RECORDS SUPPLIED: Begin

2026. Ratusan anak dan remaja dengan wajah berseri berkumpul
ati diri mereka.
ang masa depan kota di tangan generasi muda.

RECORDS SUPPLIED: End
RECORDS SUPPLIED: Begin

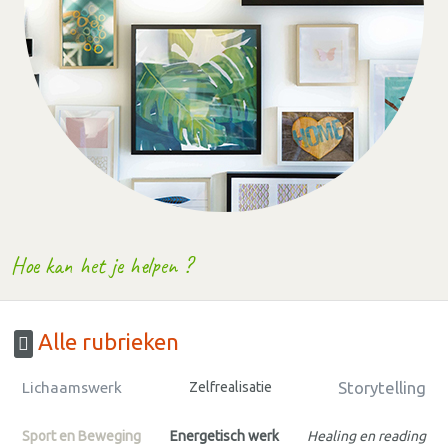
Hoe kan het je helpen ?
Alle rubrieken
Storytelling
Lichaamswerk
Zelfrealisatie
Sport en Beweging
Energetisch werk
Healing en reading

RECORDS SUPPLIED: End
RECORDS SUPPLIED: Begin

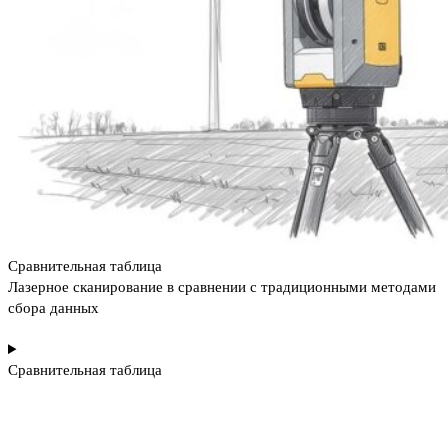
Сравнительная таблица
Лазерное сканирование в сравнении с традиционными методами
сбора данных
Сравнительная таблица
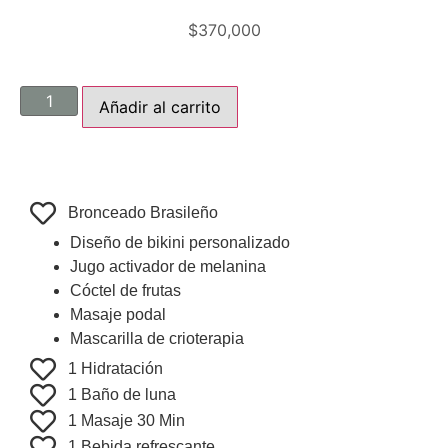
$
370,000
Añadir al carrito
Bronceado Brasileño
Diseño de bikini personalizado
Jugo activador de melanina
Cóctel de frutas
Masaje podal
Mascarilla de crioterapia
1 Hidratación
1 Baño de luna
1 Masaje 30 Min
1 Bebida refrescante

RECORDS SUPPLIED: End

PROBLEM REQUIREMENTS> From the records above, copy only the lines starting with the line that holds "Zelfrealisatie" and going on through the line that holds "Healing en reading", exactly as written.

SOLUTION FOR THIS TASK>
Zelfrealisatie
Sport en Beweging
Energetisch werk
Healing en reading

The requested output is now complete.